# Road bridge to Sicily???



## Rapide561 (Oct 1, 2005)

Hi

I know this has been talked about more than what's happening in Corrie, but....

http://news.bbc.co.uk/1/hi/world/europe/7929830.stm

Any news from the locality, Eddie?

Russell


----------



## Superk (Aug 22, 2005)

If it goes ahead it will be boom time for the Mafia and what should be concrete won't be.

Saw many examples of uncompleted projects in Calabria - asked a local why the flyover past their village never got completed:

'It'll never get finished because no-one wants it but every year we get lots of money from the EU - this year we put some railings in then the money ran out - no one works here but everyone has a new car each year and their children go to private school.'

and:

'There's nothing wrong with the concrete except there's no concrete in it.'

:wink: 
Keith


----------



## Grizzly (May 9, 2005)

Superk said:


> 'There's nothing wrong with the concrete except there's no concrete in it.'


Presumably it's full of bodies - ?

I'd not idea this was a possibility but, even if it's finished, I'm not sure I'd use it after Keith's comments ! Thanks for the link Russell.

Does anyone remember ( and it might be there yet) the small section of road built in the 60s in Colombey les Deux Eglise ? From the north the road had been built to go up, from the south to go down and the whole thing looked like a modern S shaped sculpture.

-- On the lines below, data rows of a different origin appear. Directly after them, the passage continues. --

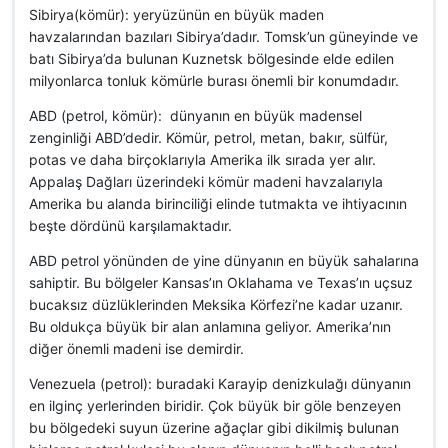
Sibirya(kömür): yeryüzünün en büyük maden
havzalarından bazıları Sibirya’dadır. Tomsk’un güneyinde ve
batı Sibirya’da bulunan Kuznetsk bölgesinde elde edilen
milyonlarca tonluk kömürle burası önemli bir konumdadır.
ABD (petrol, kömür): dünyanın en büyük madensel
zenginliği ABD’dedir. Kömür, petrol, metan, bakır, sülfür,
potas ve daha birçoklarıyla Amerika ilk sırada yer alır.
Appalaş Dağları üzerindeki kömür madeni havzalarıyla
Amerika bu alanda birinciliği elinde tutmakta ve ihtiyacının
beşte dördünü karşılamaktadır.
ABD petrol yönünden de yine dünyanın en büyük sahalarına
sahiptir. Bu bölgeler Kansas’ın Oklahama ve Texas’ın uçsuz
bucaksız düzlüklerinden Meksika Körfezi’ne kadar uzanır.
Bu oldukça büyük bir alan anlamına geliyor. Amerika’nın
diğer önemli madeni ise demirdir.
Venezuela (petrol): buradaki Karayip denizkulağı dünyanın
en ilginç yerlerinden biridir. Çok büyük bir göle benzeyen
bu bölgedeki suyun üzerine ağaçlar gibi dikilmiş bulunan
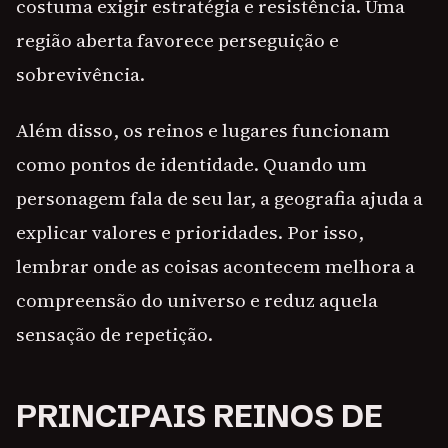
costuma exigir estratégia e resistência. Uma
região aberta favorece perseguição e
sobrevivência.
Além disso, os reinos e lugares funcionam
como pontos de identidade. Quando um
personagem fala de seu lar, a geografia ajuda a
explicar valores e prioridades. Por isso,
lembrar onde as coisas acontecem melhora a
compreensão do universo e reduz aquela
sensação de repetição.
PRINCIPAIS REINOS DE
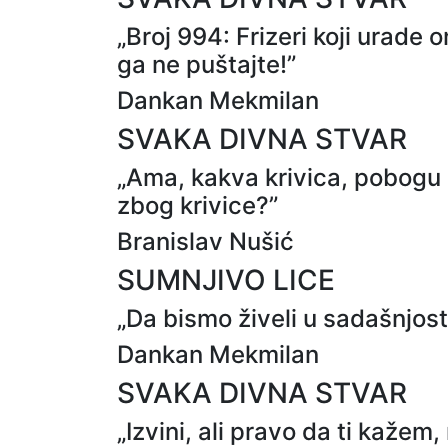
„Broj 994: Frizeri koji urade 
ga ne puštajte!”
Dankan Mekmilan
SVAKA DIVNA STVAR
„Ama, kakva krivica, pobogu b
zbog krivice?”
Branislav Nušić
SUMNJIVO LICE
„Da bismo živeli u sadašnjost
Dankan Mekmilan
SVAKA DIVNA STVAR
„Izvini, ali pravo da ti kaže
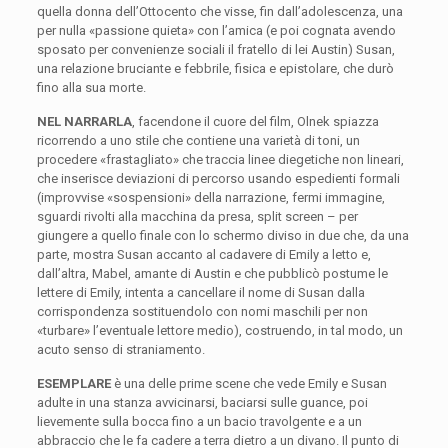
quella donna dell’Ottocento che visse, fin dall’adolescenza, una
per nulla «passione quieta» con l’amica (e poi cognata avendo
sposato per convenienze sociali il fratello di lei Austin) Susan,
una relazione bruciante e febbrile, fisica e epistolare, che durò
fino alla sua morte.
NEL NARRARLA
, facendone il cuore del film, Olnek spiazza
ricorrendo a uno stile che contiene una varietà di toni, un
procedere «frastagliato» che traccia linee diegetiche non lineari,
che inserisce deviazioni di percorso usando espedienti formali
(improvvise «sospensioni» della narrazione, fermi immagine,
sguardi rivolti alla macchina da presa, split screen – per
giungere a quello finale con lo schermo diviso in due che, da una
parte, mostra Susan accanto al cadavere di Emily a letto e,
dall’altra, Mabel, amante di Austin e che pubblicò postume le
lettere di Emily, intenta a cancellare il nome di Susan dalla
corrispondenza sostituendolo con nomi maschili per non
«turbare» l’eventuale lettore medio), costruendo, in tal modo, un
acuto senso di straniamento.
ESEMPLARE
è una delle prime scene che vede Emily e Susan
adulte in una stanza avvicinarsi, baciarsi sulle guance, poi
lievemente sulla bocca fino a un bacio travolgente e a un
abbraccio che le fa cadere a terra dietro a un divano. Il punto di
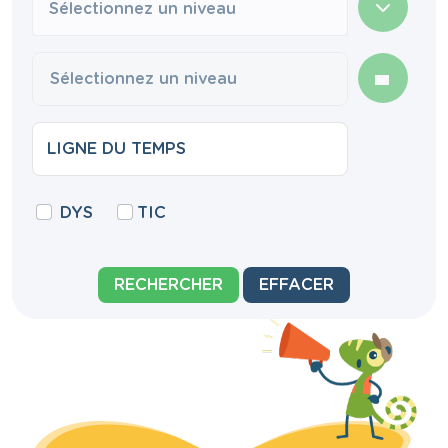
Sélectionnez un niveau
DYS
TIC
RECHERCHER
EFFACER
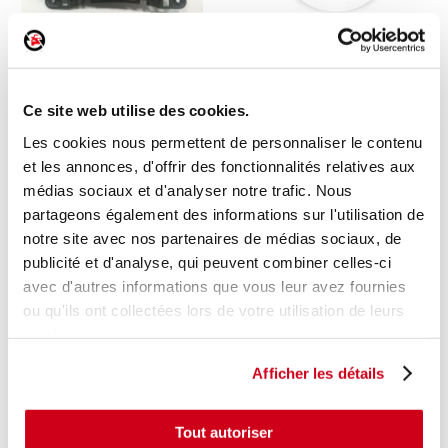
Cendrier
Cendrier
Ce site web utilise des cookies.
1 en stock
2 en stock
Les cookies nous permettent de personnaliser le contenu
AUDI Q5 - 1 2008
LEXUS IS 2 2010
et les annonces, d'offrir des fonctionnalités relatives aux
à partir de
15
15
,00 € TTC
,00 € TTC
médias sociaux et d'analyser notre trafic. Nous
partageons également des informations sur l'utilisation de
DÉCOUVRIR
DÉCOUVRIR
notre site avec nos partenaires de médias sociaux, de
publicité et d'analyse, qui peuvent combiner celles-ci
avec d'autres informations que vous leur avez fournies
ou qu'ils ont collectées lors de votre utilisation de leurs
services.
Afficher les détails
Tout autoriser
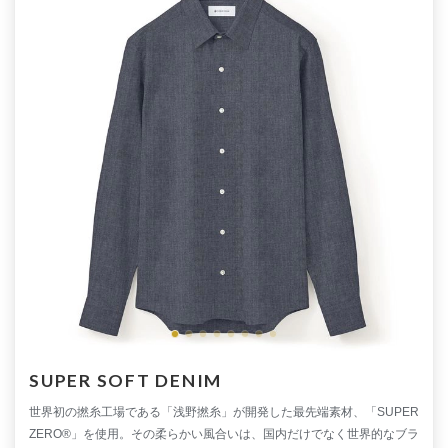
SUPER SOFT DENIM
世界初の撚糸工場である「浅野撚糸」が開発した最先端素材、「SUPER
ZERO®」を使用。その柔らかい風合いは、国内だけでなく世界的なブラ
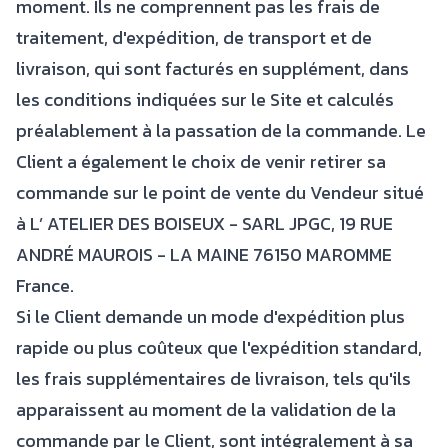
moment. Ils ne comprennent pas les frais de
traitement, d'expédition, de transport et de
livraison, qui sont facturés en supplément, dans
les conditions indiquées sur le Site et calculés
préalablement à la passation de la commande. Le
Client a également le choix de venir retirer sa
commande sur le point de vente du Vendeur situé
à L’ ATELIER DES BOISEUX - SARL JPGC, 19 RUE
ANDRÉ MAUROIS - LA MAINE 76150 MAROMME
France.
Si le Client demande un mode d'expédition plus
rapide ou plus coûteux que l'expédition standard,
les frais supplémentaires de livraison, tels qu'ils
apparaissent au moment de la validation de la
commande par le Client, sont intégralement à sa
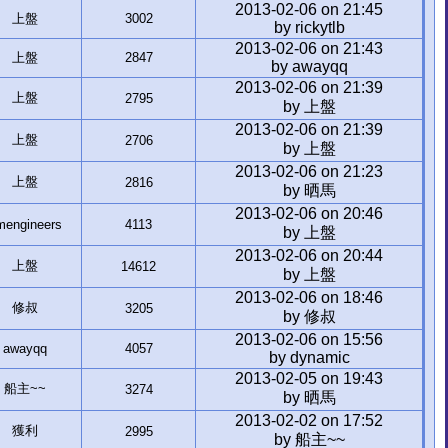
2013-02-06 on 21:45
上盤
3002
by rickytlb
2013-02-06 on 21:43
上盤
2847
by awayqq
2013-02-06 on 21:39
上盤
2795
by 上盤
2013-02-06 on 21:39
上盤
2706
by 上盤
2013-02-06 on 21:23
上盤
2816
by 晒馬
2013-02-06 on 20:46
mengineers
4113
by 上盤
2013-02-06 on 20:44
上盤
14612
by 上盤
2013-02-06 on 18:46
修叔
3205
by 修叔
2013-02-06 on 15:56
awayqq
4057
by dynamic
2013-02-05 on 19:43
船主~~
3274
by 晒馬
2013-02-02 on 17:52
獲利
2995
by 船主~~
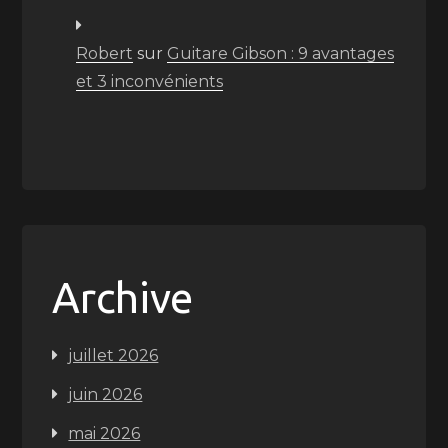
Robert
sur
Guitare Gibson : 9 avantages
et 3 inconvénients
Archive
juillet 2026
juin 2026
mai 2026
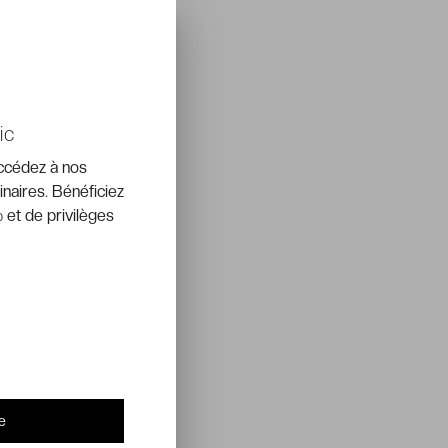
ic
accédez à nos
inaires. Bénéficiez
 et de privilèges
e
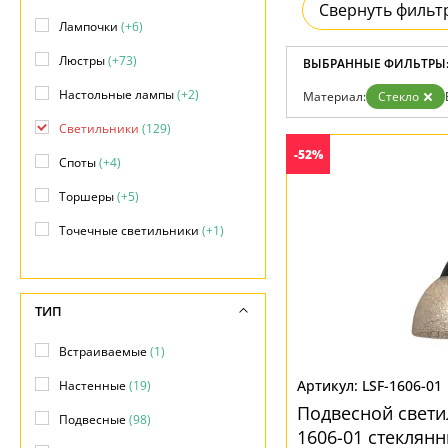
Возврат
Свернуть фильт
Современный
Отзывы
Лампочки
(+6)
Хай тек
Установка
Люстры
(+73)
Дизайнерам
ВЫБРАННЫЕ ФИЛЬТРЫ
Бренды
Настольные лампы
(+2)
Материал:
Стекло
Контакты
Светильники
(129)
-52%
Споты
(+4)
Торшеры
(+5)
Точечные светильники
(+1)
Трековые системы
(+11)
ТИП
Встраиваемые
(1)
LSF-1606-01
Настенные
(19)
Подвесной светил
Подвесные
(98)
1606-01 стеклян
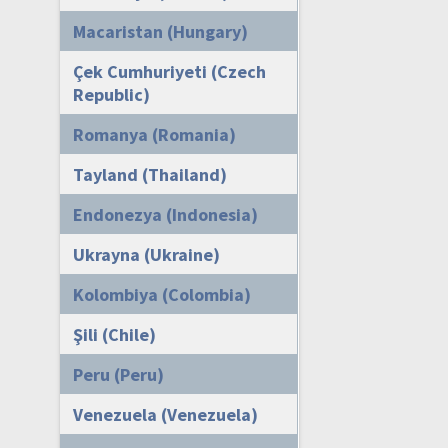
Macaristan (Hungary)
Çek Cumhuriyeti (Czech
Republic)
Romanya (Romania)
Tayland (Thailand)
Endonezya (Indonesia)
Ukrayna (Ukraine)
Kolombiya (Colombia)
Şili (Chile)
Peru (Peru)
Venezuela (Venezuela)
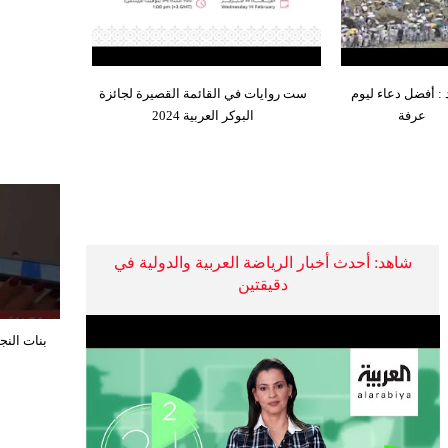
: أفضل دعاء ليوم
ست روايات في القائمة القصيرة لجائزة
عرفة
البوكر العربية 2024
شاهد: أحدث أخبار الرياضة العربية والدولية في
دقيقتين
بنات النج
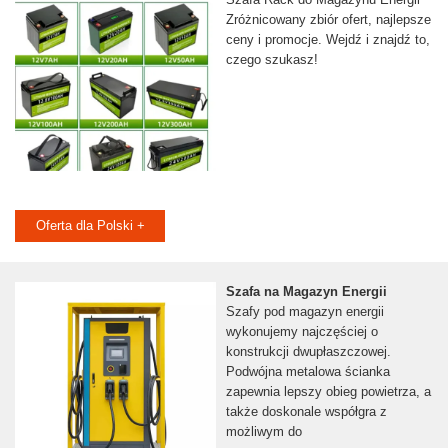
Zróżnicowany zbiór ofert, najlepsze
ceny i promocje. Wejdź i znajdź to,
czego szukasz!
Oferta dla Polski +
Szafa na Magazyn Energii
Szafy pod magazyn energii
wykonujemy najczęściej o
konstrukcji dwupłaszczowej.
Podwójna metalowa ścianka
zapewnia lepszy obieg powietrza, a
także doskonale współgra z
możliwym do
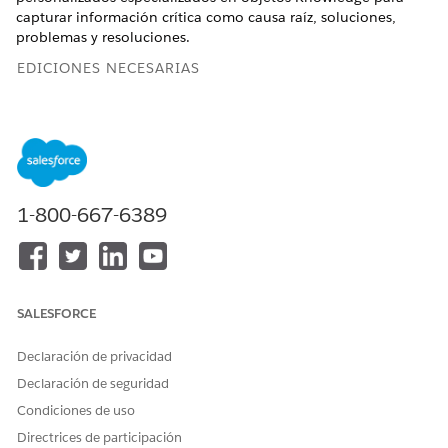
capturar información crítica como causa raíz, soluciones,
problemas y resoluciones.
EDICIONES NECESARIAS
Disponible en: Lightning Experience
Disponible en: Ediciones
Enterprise
,
Performance
y
Unlimited
con Agentforce IT Service.
1-800-667-6389
PERMISOS DE USUARIO NECESARIOS
Para crear campos
Personalizar aplicación
personalizados:
SALESFORCE
Declaración de privacidad
Declaración de seguridad
Si implementa uno de los paquetes de soluciones
NOTA
Condiciones de uso
para Agentforce IT Service, los campos personalizados se
crean automáticamente durante la instalación.
Directrices de participación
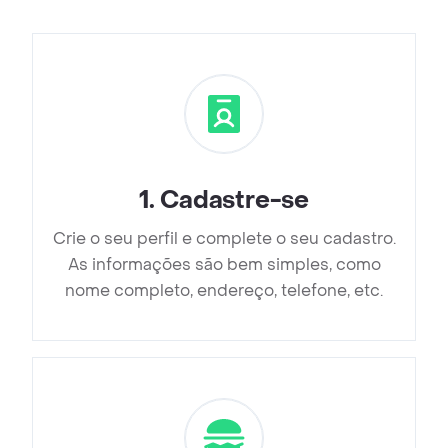
1
.
Cadastre-se
Crie o seu perfil e complete o seu cadastro.
As informações são bem simples, como
nome completo, endereço, telefone, etc.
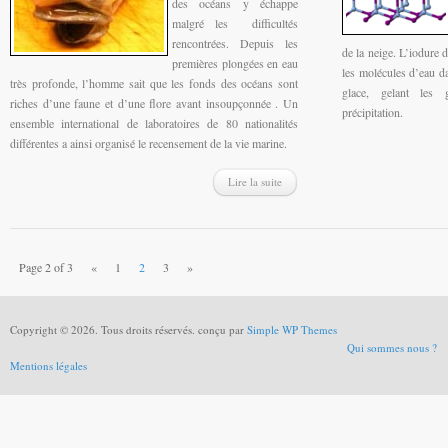
des océans y échappe
malgré les difficultés
rencontrées. Depuis les
de la neige. L’iodure 
premières plongées en eau
les molécules d’eau da
très profonde, l’homme sait que les fonds des océans sont
glace, gelant les g
riches d’une faune et d’une flore avant insoupçonnée . Un
précipitation.
ensemble international de laboratoires de 80 nationalités
différentes a ainsi organisé le recensement de la vie marine.
Lire la suite
Page 2 of 3
«
1
2
3
»
Copyright © 2026. Tous droits réservés. conçu par
Simple WP Themes
Qui sommes nous ?
Mentions légales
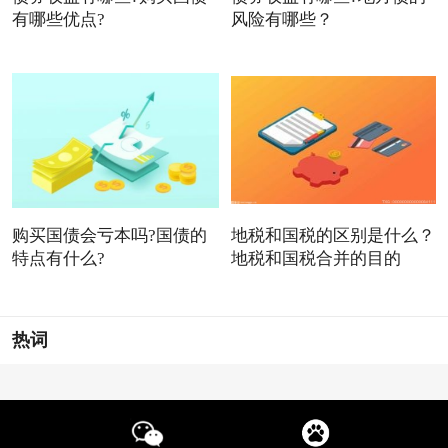
有哪些优点?
风险有哪些？
购买国债会亏本吗?国债的
地税和国税的区别是什么？
特点有什么?
地税和国税合并的目的
热词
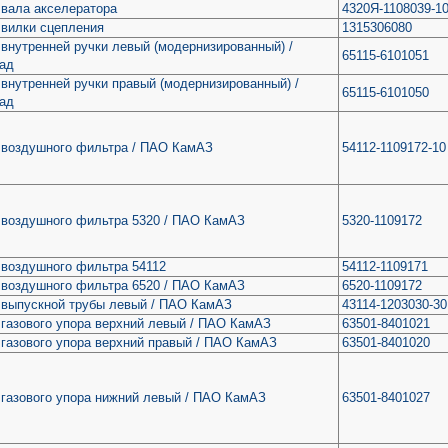
вала акселератора
4320Я-1108039-1
 вилки сцепления
1315306080
внутренней ручки левый (модернизированный) /
65115-6101051
ад
внутренней ручки правый (модернизированный) /
65115-6101050
ад
 воздушного фильтра / ПАО КамАЗ
54112-1109172-10
 воздушного фильтра 5320 / ПАО КамАЗ
5320-1109172
 воздушного фильтра 54112
54112-1109171
 воздушного фильтра 6520 / ПАО КамАЗ
6520-1109172
 выпускной трубы левый / ПАО КамАЗ
43114-1203030-30
газового упора верхний левый / ПАО КамАЗ
63501-8401021
газового упора верхний правый / ПАО КамАЗ
63501-8401020
газового упора нижний левый / ПАО КамАЗ
63501-8401027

Even the French make dreadful mistakes !

G


----------



## 113016 (Jun 5, 2008)

My memories of Sicily when I was International trucking is MAFIA MAFIA MAFIA and I seriously mean it. In my opinion all of Italy is run by the MOB and it is or was not hidden!
But getting back to roads, I also remember the Sicilian drivers would stay behind my truck on straight bits of road and when I came to the bends they would overtake 8O 8O 
Kamikaze pilots I believe 
I wonder how they would drive on a long high bridge


----------



## eddied (May 9, 2005)

*Ponte sulla Stretta di Messina*

 Ciao Russell, and all.
Final approval to the building of the bridge over the Straits of Messina was agreed at a cabinet meeting of the Berlusconi government on Thursday, along with several other measures. Some 16 billion Euros in total available.
The press conference that followed was widely reported on Euronews English, 
CNN, Bloomberg Europe, and BBC World News.
Actual breaking of soil will probably not start until sometime in 2010. I would not expect to see it finished in my lifetime, althought they say it should be completed by 2016.
Other comments re Mafia, body filled concrete etc. I will leave to the people that make them.
saluti,
eddied


----------



## eddied (May 9, 2005)

*Sicily bridge*

 Ciao ancora Russell,
just watched your BBC news clip. The usual uninformed codswallop.
In fact of the 16 billion Euro earmarked for immediate use, 8 is for the bridge, and another 8 for the schools, hopsitals, and subsidised housing that the anti-Berlusconi brigade are on about. As for the Mafia; well what else is the GB/USA current banking/insurance/high finance sector?
saluti,
eddied


----------